Design thinking is a human-centered approach to innovation—anchored in understanding customer’s needs, rapid prototyping and generating creative ideas—that will transform the way you develop products, services, processes, and organizations. By using design thinking, you make decisions based on what customers really want instead of relying only on historical data or making risky bets based on instinct instead of evidence.

Design thinking brings together what is desirable from a human point of view with what is technologically feasible and economically viable.

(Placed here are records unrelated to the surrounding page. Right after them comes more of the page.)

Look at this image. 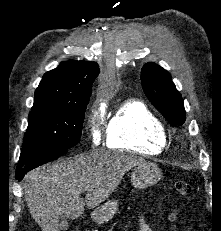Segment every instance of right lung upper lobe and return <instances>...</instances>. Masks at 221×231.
Instances as JSON below:
<instances>
[{
	"mask_svg": "<svg viewBox=\"0 0 221 231\" xmlns=\"http://www.w3.org/2000/svg\"><path fill=\"white\" fill-rule=\"evenodd\" d=\"M98 64L86 61L62 62L46 72L35 91L33 107L89 101Z\"/></svg>",
	"mask_w": 221,
	"mask_h": 231,
	"instance_id": "1",
	"label": "right lung upper lobe"
}]
</instances>
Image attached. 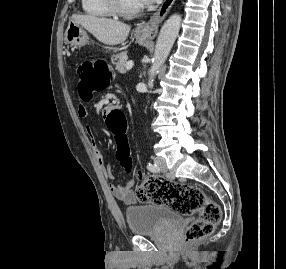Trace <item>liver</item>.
I'll list each match as a JSON object with an SVG mask.
<instances>
[{
    "mask_svg": "<svg viewBox=\"0 0 286 269\" xmlns=\"http://www.w3.org/2000/svg\"><path fill=\"white\" fill-rule=\"evenodd\" d=\"M71 20L80 24L99 41L107 45H117L124 42L131 29L129 25L120 21L99 18L94 15L74 14Z\"/></svg>",
    "mask_w": 286,
    "mask_h": 269,
    "instance_id": "liver-1",
    "label": "liver"
}]
</instances>
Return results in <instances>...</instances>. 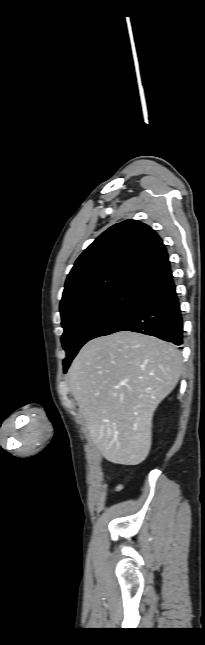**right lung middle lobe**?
Instances as JSON below:
<instances>
[{"instance_id": "dd1d6c3e", "label": "right lung middle lobe", "mask_w": 205, "mask_h": 645, "mask_svg": "<svg viewBox=\"0 0 205 645\" xmlns=\"http://www.w3.org/2000/svg\"><path fill=\"white\" fill-rule=\"evenodd\" d=\"M144 287L124 284L109 291L76 300L61 309L64 372L79 349L89 340L101 336L128 312L143 295Z\"/></svg>"}]
</instances>
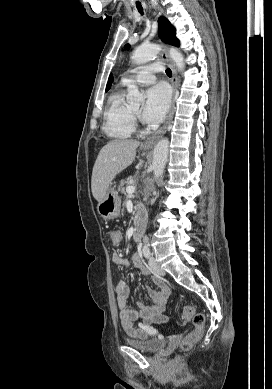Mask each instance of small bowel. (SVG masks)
Segmentation results:
<instances>
[{
	"label": "small bowel",
	"instance_id": "c3829d8e",
	"mask_svg": "<svg viewBox=\"0 0 272 389\" xmlns=\"http://www.w3.org/2000/svg\"><path fill=\"white\" fill-rule=\"evenodd\" d=\"M112 260L116 264L126 265L128 260L119 253H114ZM135 266L145 276H150L151 272L145 268L137 256L133 257ZM152 281L157 285L158 289H148V294L152 298V304L147 305L142 302H137L135 307L127 306L129 296V284L126 280H120L116 284L115 294L120 311V320L125 332L137 339H146L157 333L155 324L167 322L168 318L163 314L166 306L170 288L160 277L151 275Z\"/></svg>",
	"mask_w": 272,
	"mask_h": 389
}]
</instances>
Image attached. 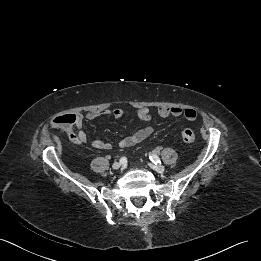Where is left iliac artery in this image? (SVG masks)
<instances>
[{"label":"left iliac artery","instance_id":"left-iliac-artery-1","mask_svg":"<svg viewBox=\"0 0 261 261\" xmlns=\"http://www.w3.org/2000/svg\"><path fill=\"white\" fill-rule=\"evenodd\" d=\"M149 158H150V160H151L155 165L161 164V161H160V159H159V157H158L157 155H155V154H150V155H149Z\"/></svg>","mask_w":261,"mask_h":261}]
</instances>
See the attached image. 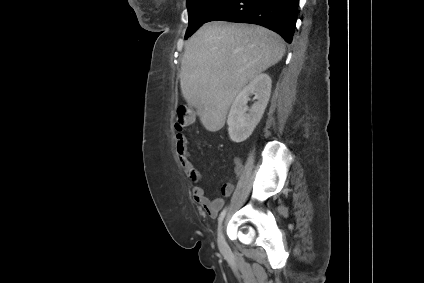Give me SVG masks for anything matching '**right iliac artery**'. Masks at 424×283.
I'll use <instances>...</instances> for the list:
<instances>
[{
  "label": "right iliac artery",
  "instance_id": "82829eb1",
  "mask_svg": "<svg viewBox=\"0 0 424 283\" xmlns=\"http://www.w3.org/2000/svg\"><path fill=\"white\" fill-rule=\"evenodd\" d=\"M226 211H227V208H224L223 211L220 213L219 218H218L219 224L222 223V221H223V219L225 217Z\"/></svg>",
  "mask_w": 424,
  "mask_h": 283
}]
</instances>
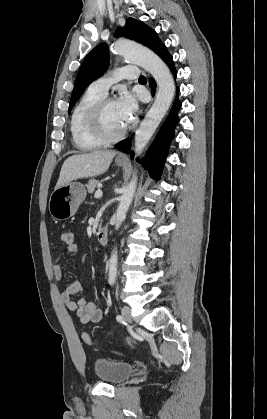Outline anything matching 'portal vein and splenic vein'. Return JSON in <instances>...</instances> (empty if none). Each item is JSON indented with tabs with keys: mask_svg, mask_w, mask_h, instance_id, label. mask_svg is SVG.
<instances>
[{
	"mask_svg": "<svg viewBox=\"0 0 267 419\" xmlns=\"http://www.w3.org/2000/svg\"><path fill=\"white\" fill-rule=\"evenodd\" d=\"M102 194H103V192H102L101 190H97V191L95 192V197H96V198H100V197L102 196Z\"/></svg>",
	"mask_w": 267,
	"mask_h": 419,
	"instance_id": "1",
	"label": "portal vein and splenic vein"
}]
</instances>
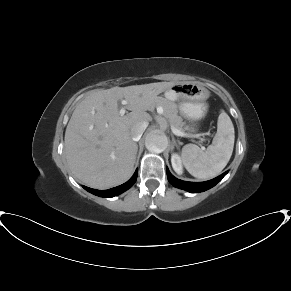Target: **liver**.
Masks as SVG:
<instances>
[{
  "label": "liver",
  "mask_w": 291,
  "mask_h": 291,
  "mask_svg": "<svg viewBox=\"0 0 291 291\" xmlns=\"http://www.w3.org/2000/svg\"><path fill=\"white\" fill-rule=\"evenodd\" d=\"M175 85L157 82L113 87L88 95L75 108L65 132L64 153L72 174L84 184L107 189L127 181L138 146L130 129L148 123L157 95ZM125 99L130 113L121 116L118 101Z\"/></svg>",
  "instance_id": "obj_1"
}]
</instances>
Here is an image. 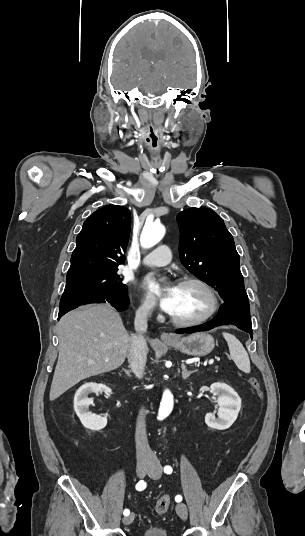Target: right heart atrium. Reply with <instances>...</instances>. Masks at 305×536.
Here are the masks:
<instances>
[{"label":"right heart atrium","mask_w":305,"mask_h":536,"mask_svg":"<svg viewBox=\"0 0 305 536\" xmlns=\"http://www.w3.org/2000/svg\"><path fill=\"white\" fill-rule=\"evenodd\" d=\"M154 310V305L150 300H144L142 301L137 309V313L139 316L145 317L149 316Z\"/></svg>","instance_id":"obj_1"}]
</instances>
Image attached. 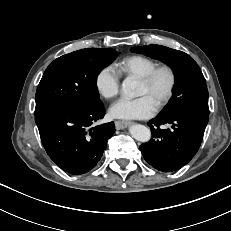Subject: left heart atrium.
I'll list each match as a JSON object with an SVG mask.
<instances>
[{
  "label": "left heart atrium",
  "instance_id": "obj_1",
  "mask_svg": "<svg viewBox=\"0 0 231 231\" xmlns=\"http://www.w3.org/2000/svg\"><path fill=\"white\" fill-rule=\"evenodd\" d=\"M156 105L147 95L123 97L110 107V115L118 119H144L152 116Z\"/></svg>",
  "mask_w": 231,
  "mask_h": 231
}]
</instances>
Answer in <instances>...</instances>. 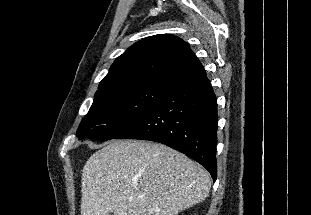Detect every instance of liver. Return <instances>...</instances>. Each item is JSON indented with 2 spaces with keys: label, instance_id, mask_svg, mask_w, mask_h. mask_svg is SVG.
Segmentation results:
<instances>
[{
  "label": "liver",
  "instance_id": "6515ba94",
  "mask_svg": "<svg viewBox=\"0 0 311 215\" xmlns=\"http://www.w3.org/2000/svg\"><path fill=\"white\" fill-rule=\"evenodd\" d=\"M81 215H178L209 194V173L163 144L114 141L83 167Z\"/></svg>",
  "mask_w": 311,
  "mask_h": 215
}]
</instances>
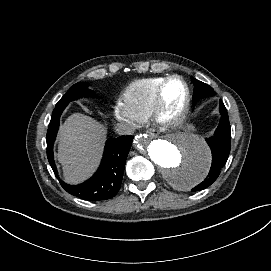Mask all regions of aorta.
Instances as JSON below:
<instances>
[{
  "instance_id": "762f6f07",
  "label": "aorta",
  "mask_w": 271,
  "mask_h": 271,
  "mask_svg": "<svg viewBox=\"0 0 271 271\" xmlns=\"http://www.w3.org/2000/svg\"><path fill=\"white\" fill-rule=\"evenodd\" d=\"M134 143L139 151L148 155L163 178L175 189L190 190L205 178L209 170L210 149L195 134L175 132L162 139L139 134Z\"/></svg>"
}]
</instances>
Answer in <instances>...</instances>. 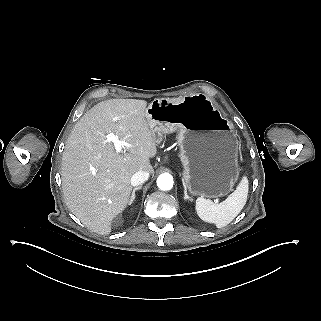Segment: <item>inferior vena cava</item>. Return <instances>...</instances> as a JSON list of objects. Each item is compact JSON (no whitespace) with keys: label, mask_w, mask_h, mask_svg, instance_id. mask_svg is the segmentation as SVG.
Instances as JSON below:
<instances>
[{"label":"inferior vena cava","mask_w":321,"mask_h":321,"mask_svg":"<svg viewBox=\"0 0 321 321\" xmlns=\"http://www.w3.org/2000/svg\"><path fill=\"white\" fill-rule=\"evenodd\" d=\"M149 178V173L146 171H138L131 177V184L133 186L142 185Z\"/></svg>","instance_id":"602c4592"}]
</instances>
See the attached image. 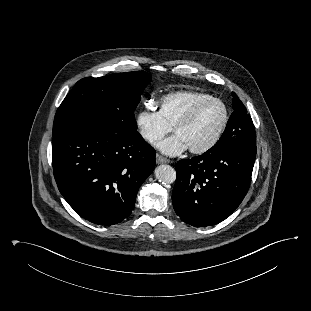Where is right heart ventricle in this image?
Segmentation results:
<instances>
[{"label":"right heart ventricle","mask_w":311,"mask_h":311,"mask_svg":"<svg viewBox=\"0 0 311 311\" xmlns=\"http://www.w3.org/2000/svg\"><path fill=\"white\" fill-rule=\"evenodd\" d=\"M207 97L210 95L195 91L167 94L159 101L160 115L170 127H173L192 105Z\"/></svg>","instance_id":"right-heart-ventricle-1"}]
</instances>
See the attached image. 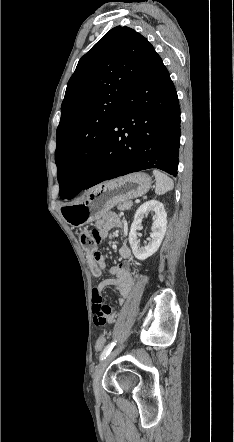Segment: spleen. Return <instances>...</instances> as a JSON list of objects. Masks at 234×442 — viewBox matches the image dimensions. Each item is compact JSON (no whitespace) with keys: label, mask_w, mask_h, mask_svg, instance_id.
<instances>
[{"label":"spleen","mask_w":234,"mask_h":442,"mask_svg":"<svg viewBox=\"0 0 234 442\" xmlns=\"http://www.w3.org/2000/svg\"><path fill=\"white\" fill-rule=\"evenodd\" d=\"M153 175L155 176L156 180L155 193L157 195H162L173 189L174 183L172 179L168 177L165 173H162L161 171L154 169Z\"/></svg>","instance_id":"3e777b00"}]
</instances>
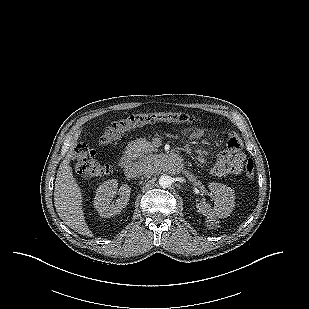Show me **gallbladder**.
<instances>
[{"label": "gallbladder", "mask_w": 309, "mask_h": 309, "mask_svg": "<svg viewBox=\"0 0 309 309\" xmlns=\"http://www.w3.org/2000/svg\"><path fill=\"white\" fill-rule=\"evenodd\" d=\"M76 157V154L75 153H73V158H75Z\"/></svg>", "instance_id": "gallbladder-1"}]
</instances>
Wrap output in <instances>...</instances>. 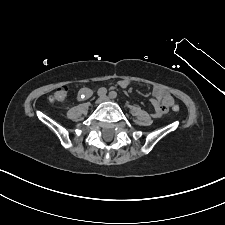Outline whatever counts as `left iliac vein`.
Wrapping results in <instances>:
<instances>
[{"label": "left iliac vein", "mask_w": 225, "mask_h": 225, "mask_svg": "<svg viewBox=\"0 0 225 225\" xmlns=\"http://www.w3.org/2000/svg\"><path fill=\"white\" fill-rule=\"evenodd\" d=\"M103 101H109V97H104Z\"/></svg>", "instance_id": "obj_1"}]
</instances>
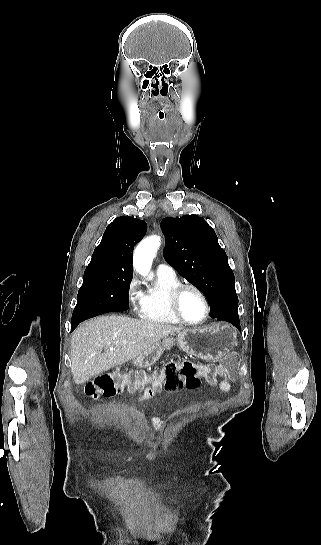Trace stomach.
I'll list each match as a JSON object with an SVG mask.
<instances>
[{"label": "stomach", "mask_w": 321, "mask_h": 545, "mask_svg": "<svg viewBox=\"0 0 321 545\" xmlns=\"http://www.w3.org/2000/svg\"><path fill=\"white\" fill-rule=\"evenodd\" d=\"M237 331L229 323H215L212 327L204 329H185L179 331L174 337H165L162 343L157 341L153 347L143 351L139 357L133 361V367L136 369H147L159 361L165 349H171L173 345L180 347L187 355H193L197 359H206V361H217L233 347H236Z\"/></svg>", "instance_id": "1"}]
</instances>
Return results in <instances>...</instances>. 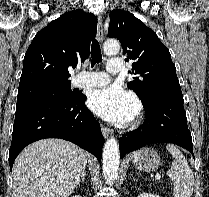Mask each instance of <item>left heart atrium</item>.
Listing matches in <instances>:
<instances>
[{
	"mask_svg": "<svg viewBox=\"0 0 209 197\" xmlns=\"http://www.w3.org/2000/svg\"><path fill=\"white\" fill-rule=\"evenodd\" d=\"M88 104L98 116L118 125L131 122L137 113L135 98L118 86L95 90L90 95Z\"/></svg>",
	"mask_w": 209,
	"mask_h": 197,
	"instance_id": "1",
	"label": "left heart atrium"
}]
</instances>
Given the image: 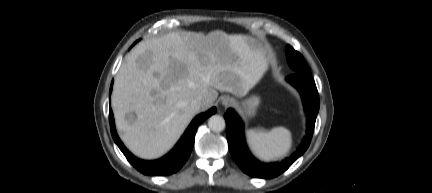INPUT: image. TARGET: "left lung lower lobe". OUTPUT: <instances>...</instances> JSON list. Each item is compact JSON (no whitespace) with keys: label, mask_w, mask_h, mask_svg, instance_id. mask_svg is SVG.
I'll use <instances>...</instances> for the list:
<instances>
[{"label":"left lung lower lobe","mask_w":432,"mask_h":193,"mask_svg":"<svg viewBox=\"0 0 432 193\" xmlns=\"http://www.w3.org/2000/svg\"><path fill=\"white\" fill-rule=\"evenodd\" d=\"M287 81L301 94L307 116V135L298 151L281 163L265 164L258 161L250 153L244 138L243 124L233 109L224 115L227 128V140L230 152L238 166L248 175L259 178H273L284 172L308 148L315 127L319 110L318 91L311 74L295 73L287 77Z\"/></svg>","instance_id":"1"}]
</instances>
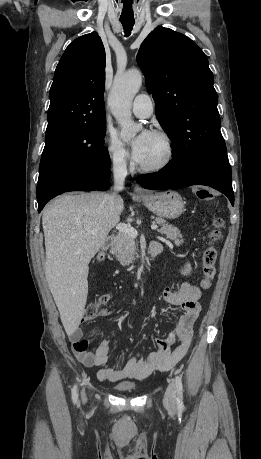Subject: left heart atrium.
Here are the masks:
<instances>
[{
    "instance_id": "obj_1",
    "label": "left heart atrium",
    "mask_w": 261,
    "mask_h": 459,
    "mask_svg": "<svg viewBox=\"0 0 261 459\" xmlns=\"http://www.w3.org/2000/svg\"><path fill=\"white\" fill-rule=\"evenodd\" d=\"M152 136V133L145 130L142 131L132 143V156L137 163H141L144 159L146 146Z\"/></svg>"
}]
</instances>
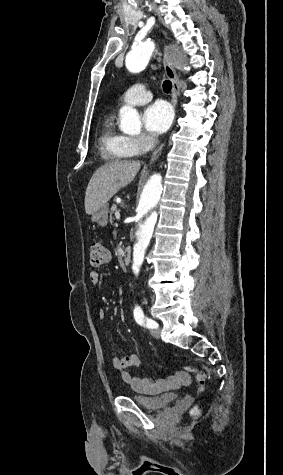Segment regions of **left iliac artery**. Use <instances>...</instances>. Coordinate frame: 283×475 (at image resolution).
I'll list each match as a JSON object with an SVG mask.
<instances>
[{
    "mask_svg": "<svg viewBox=\"0 0 283 475\" xmlns=\"http://www.w3.org/2000/svg\"><path fill=\"white\" fill-rule=\"evenodd\" d=\"M134 318H135V320L138 324L144 325L147 328H157L158 327V324L155 321H153L152 319H149V318L145 317L143 311L141 309H139L138 307H136L134 309Z\"/></svg>",
    "mask_w": 283,
    "mask_h": 475,
    "instance_id": "obj_1",
    "label": "left iliac artery"
}]
</instances>
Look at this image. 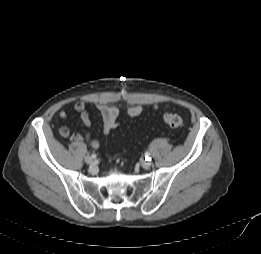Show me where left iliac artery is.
Listing matches in <instances>:
<instances>
[{"label": "left iliac artery", "instance_id": "44dca946", "mask_svg": "<svg viewBox=\"0 0 261 254\" xmlns=\"http://www.w3.org/2000/svg\"><path fill=\"white\" fill-rule=\"evenodd\" d=\"M145 160L146 161H151V157H150V153L149 152L145 153Z\"/></svg>", "mask_w": 261, "mask_h": 254}]
</instances>
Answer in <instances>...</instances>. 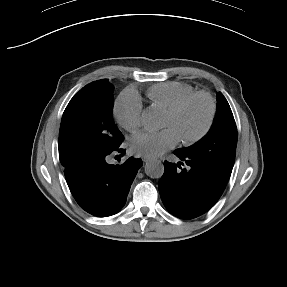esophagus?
Wrapping results in <instances>:
<instances>
[{"mask_svg": "<svg viewBox=\"0 0 287 287\" xmlns=\"http://www.w3.org/2000/svg\"><path fill=\"white\" fill-rule=\"evenodd\" d=\"M152 160V158H150V157H143V161L144 162H148V161H151Z\"/></svg>", "mask_w": 287, "mask_h": 287, "instance_id": "1", "label": "esophagus"}]
</instances>
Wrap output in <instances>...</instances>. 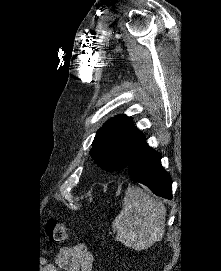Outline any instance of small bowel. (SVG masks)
<instances>
[{"instance_id":"1","label":"small bowel","mask_w":221,"mask_h":271,"mask_svg":"<svg viewBox=\"0 0 221 271\" xmlns=\"http://www.w3.org/2000/svg\"><path fill=\"white\" fill-rule=\"evenodd\" d=\"M56 261L65 271H93L94 256L82 243L62 247Z\"/></svg>"}]
</instances>
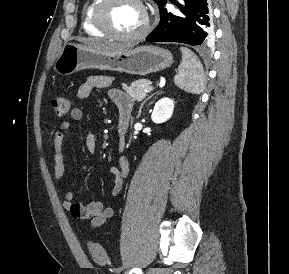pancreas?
I'll return each mask as SVG.
<instances>
[{"label":"pancreas","instance_id":"obj_1","mask_svg":"<svg viewBox=\"0 0 289 274\" xmlns=\"http://www.w3.org/2000/svg\"><path fill=\"white\" fill-rule=\"evenodd\" d=\"M151 86V81L148 79H139L133 81L130 86L123 84V90L133 99L136 101H142L148 92L145 90Z\"/></svg>","mask_w":289,"mask_h":274}]
</instances>
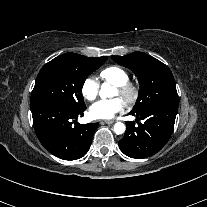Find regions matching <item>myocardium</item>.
<instances>
[{"label": "myocardium", "instance_id": "myocardium-1", "mask_svg": "<svg viewBox=\"0 0 207 207\" xmlns=\"http://www.w3.org/2000/svg\"><path fill=\"white\" fill-rule=\"evenodd\" d=\"M117 92L118 95L130 107L134 106L137 103L140 95L138 86L129 82L124 85L117 86Z\"/></svg>", "mask_w": 207, "mask_h": 207}]
</instances>
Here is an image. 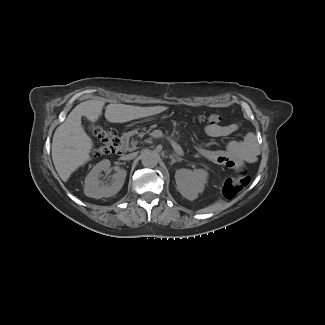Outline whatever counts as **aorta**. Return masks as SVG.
Listing matches in <instances>:
<instances>
[{"instance_id":"762f6f07","label":"aorta","mask_w":325,"mask_h":325,"mask_svg":"<svg viewBox=\"0 0 325 325\" xmlns=\"http://www.w3.org/2000/svg\"><path fill=\"white\" fill-rule=\"evenodd\" d=\"M159 156L150 150L144 151L141 154V162L143 166L153 168L158 164Z\"/></svg>"}]
</instances>
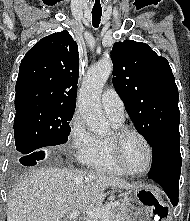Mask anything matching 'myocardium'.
Returning <instances> with one entry per match:
<instances>
[{"label":"myocardium","instance_id":"obj_1","mask_svg":"<svg viewBox=\"0 0 190 221\" xmlns=\"http://www.w3.org/2000/svg\"><path fill=\"white\" fill-rule=\"evenodd\" d=\"M129 134H133L139 137L147 148L148 163L144 170H141V171L131 170L125 165L123 161L122 154H121V143L124 137ZM107 142H108L109 149H110L111 155L115 163L126 174L133 175V176H141V175L147 174L151 170L153 161H154V152H153L152 145L147 139V137L136 128L126 127V126L115 128L111 132V134L107 137Z\"/></svg>","mask_w":190,"mask_h":221}]
</instances>
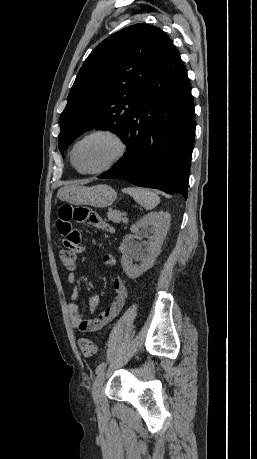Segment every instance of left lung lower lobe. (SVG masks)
Segmentation results:
<instances>
[{"label": "left lung lower lobe", "instance_id": "0a47b994", "mask_svg": "<svg viewBox=\"0 0 257 459\" xmlns=\"http://www.w3.org/2000/svg\"><path fill=\"white\" fill-rule=\"evenodd\" d=\"M138 101L122 136L125 156L99 178L187 198L195 114L187 71L175 47Z\"/></svg>", "mask_w": 257, "mask_h": 459}]
</instances>
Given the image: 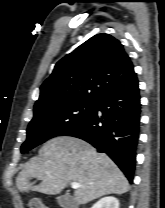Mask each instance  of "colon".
<instances>
[{
    "label": "colon",
    "mask_w": 165,
    "mask_h": 208,
    "mask_svg": "<svg viewBox=\"0 0 165 208\" xmlns=\"http://www.w3.org/2000/svg\"><path fill=\"white\" fill-rule=\"evenodd\" d=\"M30 208H48L41 200L32 199L30 202Z\"/></svg>",
    "instance_id": "colon-1"
}]
</instances>
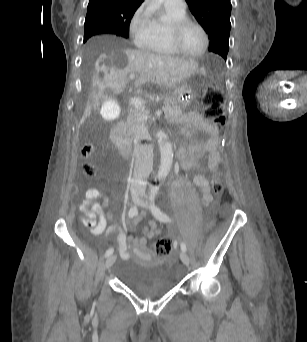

  • Desirability: What makes sense to people and for people? 
  • Feasibility: What is technically possible within the foreseeable future?
  • Viability: What is likely to become part of a sustainable business model?

Design Thinking Process

“Design thinking is not limited to a process. It’s an endlessly expanding investigation.” —Sandy Speicher, IDEO CEO 

We teach the phases of design thinking as linear steps, but in practice, the process is not always linear—the phases combine to form an iterative approach that you can try out and adapt to suit your specific challenge.

Frame a Question
Inspire your team to think about your customers (who you’re designing a solution for) and what they actually need. 
Gather Inspiration
Go out into the world and seek inspiration by observing and discovering what people really need. 
Generate Ideas
Use the inspiration you gather to help push past the obvious to come up with fresh solutions to your problem. 
Make Ideas Tangible
Build rough prototypes and find what’s working and what’s not. 
Test to Learn
Test your prototypes, gather feedback, and iterate. 
Share the Story
Once you’ve arrived at the right solution, craft and share the story to introduce it to your colleagues, clients, and customers. 

Some of these steps may happen several times, and you may even jump back and forth between them. Moving through the phases of design thinking can take you from a blank slate to a new, innovative solution. 

Why Design Thinking is Valuable

We live and work in a world of interlocking systems, where many of the problems we face are dynamic, multifaceted, and inherently human.